Information shown:
----

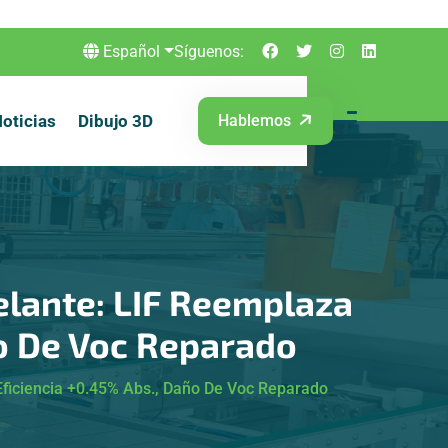
Español
Síguenos:
oticias
Dibujo 3D
Hablemos
lante: LIF Reemplaza
ño De Voc Reparado
Eficiencia +0.45% Abs., Daño De Voc Reparado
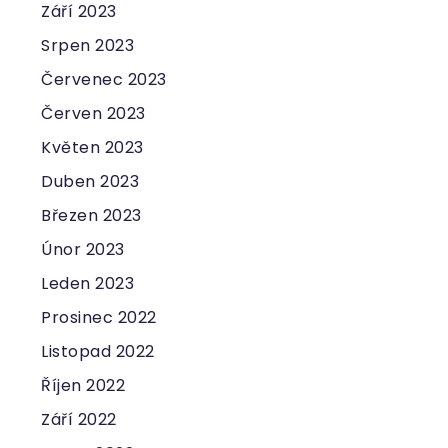
Září 2023
Srpen 2023
Červenec 2023
Červen 2023
Květen 2023
Duben 2023
Březen 2023
Únor 2023
Leden 2023
Prosinec 2022
Listopad 2022
Říjen 2022
Září 2022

----

What is expected:
For the string "Reparado", count the lines of the preceding listing in which it appears, and report the count alone.

Finished task:
2